··· Stored data ···
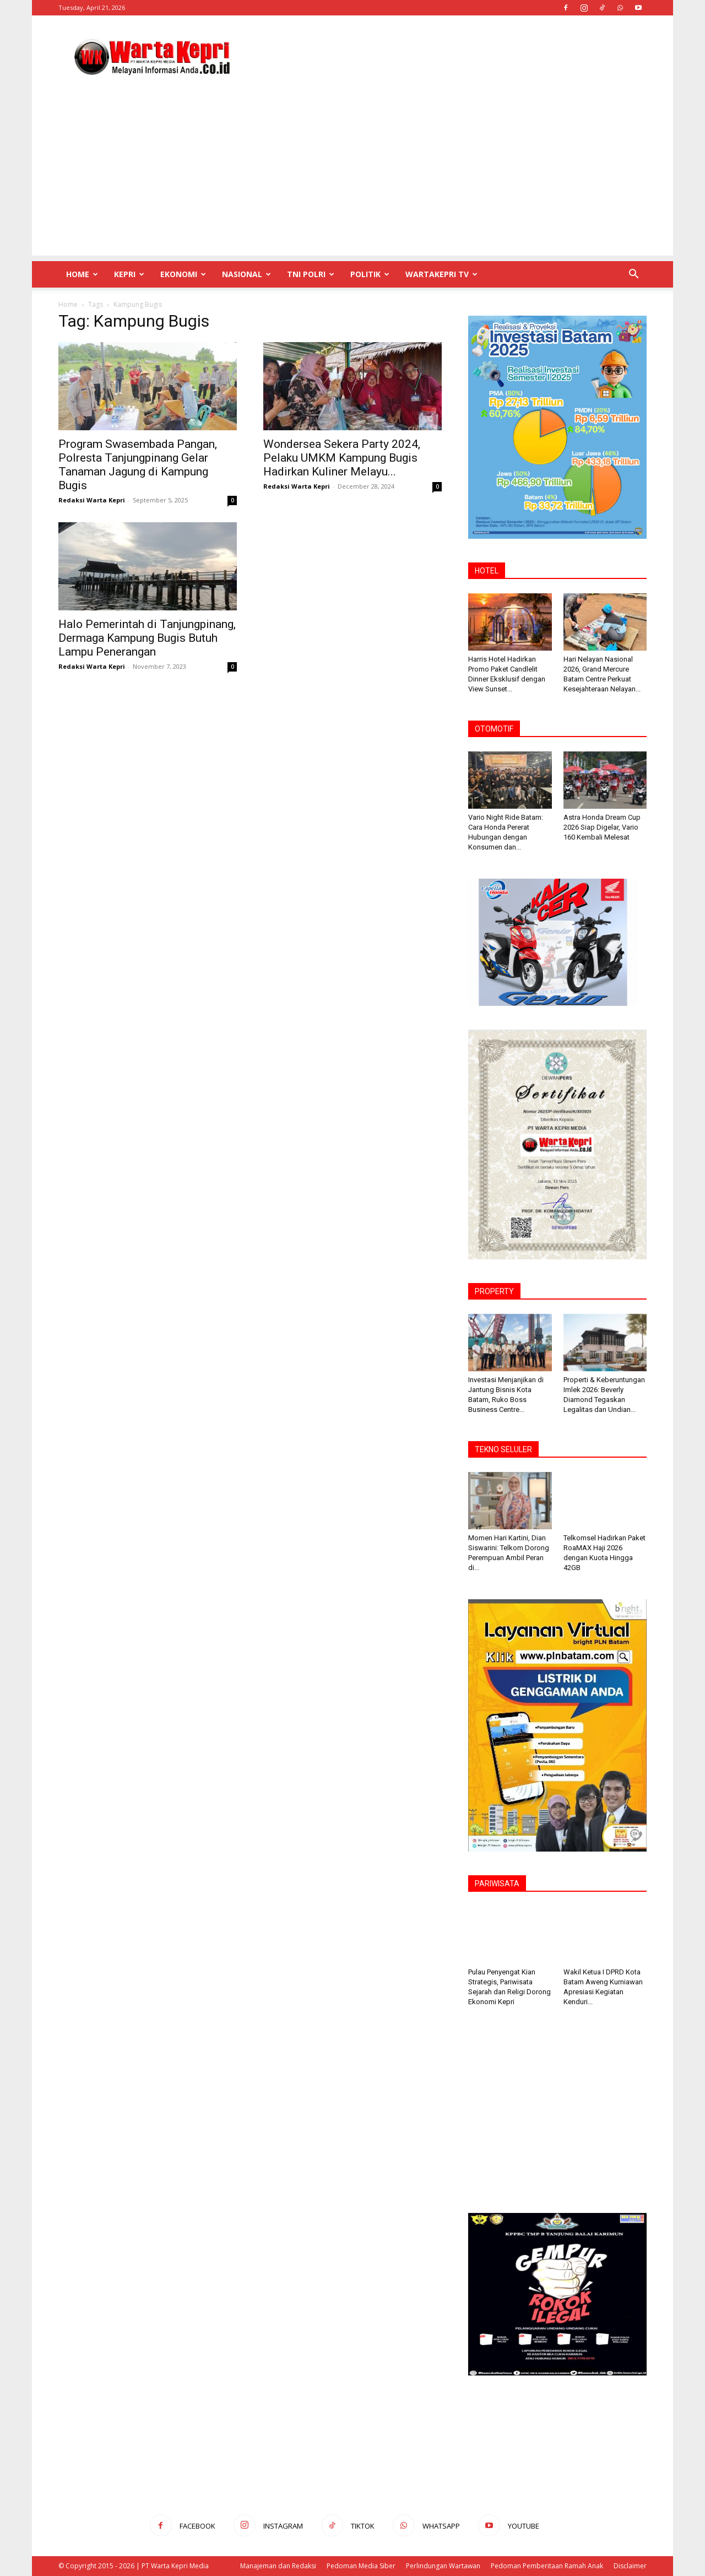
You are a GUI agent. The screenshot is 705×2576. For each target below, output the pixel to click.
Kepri (129, 274)
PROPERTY (494, 1291)
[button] (633, 275)
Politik (369, 274)
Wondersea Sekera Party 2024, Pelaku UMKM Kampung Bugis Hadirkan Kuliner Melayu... (341, 457)
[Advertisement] (446, 55)
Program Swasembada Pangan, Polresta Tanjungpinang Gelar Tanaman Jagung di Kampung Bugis (137, 464)
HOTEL (486, 570)
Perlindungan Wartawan (443, 2565)
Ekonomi (183, 274)
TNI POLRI (310, 274)
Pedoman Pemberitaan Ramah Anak (547, 2565)
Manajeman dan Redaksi (278, 2565)
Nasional (246, 274)
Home (82, 274)
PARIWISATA (497, 1883)
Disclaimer (630, 2565)
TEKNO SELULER (503, 1449)
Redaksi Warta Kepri (91, 500)
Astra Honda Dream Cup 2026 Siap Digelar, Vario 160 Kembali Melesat (602, 827)
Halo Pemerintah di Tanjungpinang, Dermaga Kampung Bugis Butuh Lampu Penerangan (147, 638)
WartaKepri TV (441, 274)
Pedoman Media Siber (361, 2565)
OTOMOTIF (494, 728)
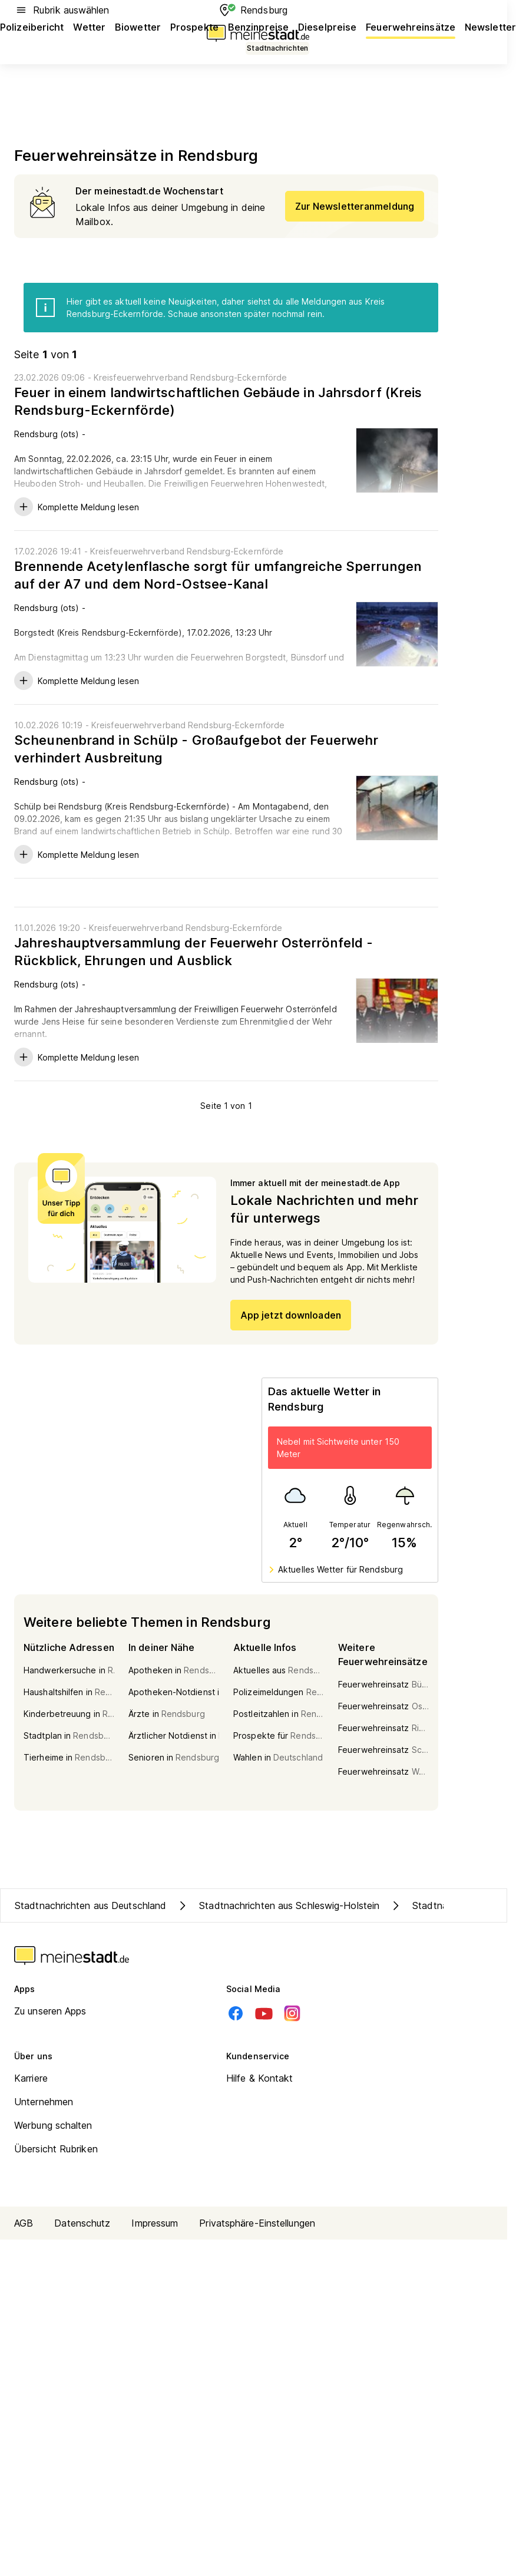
···
What to produce — Could you repeat, exactly and with nothing else, the lines from the one containing "PROPERTY (494, 1291)" through the last line of the records above, leaving out the pictures?

Response below —
PROPERTY (494, 1291)
[button] (633, 275)
Politik (369, 274)
Wondersea Sekera Party 2024, Pelaku UMKM Kampung Bugis Hadirkan Kuliner Melayu... (341, 457)
[Advertisement] (446, 55)
Program Swasembada Pangan, Polresta Tanjungpinang Gelar Tanaman Jagung di Kampung Bugis (137, 464)
HOTEL (486, 570)
Perlindungan Wartawan (443, 2565)
Ekonomi (183, 274)
TNI POLRI (310, 274)
Pedoman Pemberitaan Ramah Anak (547, 2565)
Manajeman dan Redaksi (278, 2565)
Nasional (246, 274)
Home (82, 274)
PARIWISATA (497, 1883)
Disclaimer (630, 2565)
TEKNO SELULER (503, 1449)
Redaksi Warta Kepri (91, 500)
Astra Honda Dream Cup 2026 Siap Digelar, Vario 160 Kembali Melesat (602, 827)
Halo Pemerintah di Tanjungpinang, Dermaga Kampung Bugis Butuh Lampu Penerangan (147, 638)
WartaKepri TV (441, 274)
Pedoman Media Siber (361, 2565)
OTOMOTIF (494, 728)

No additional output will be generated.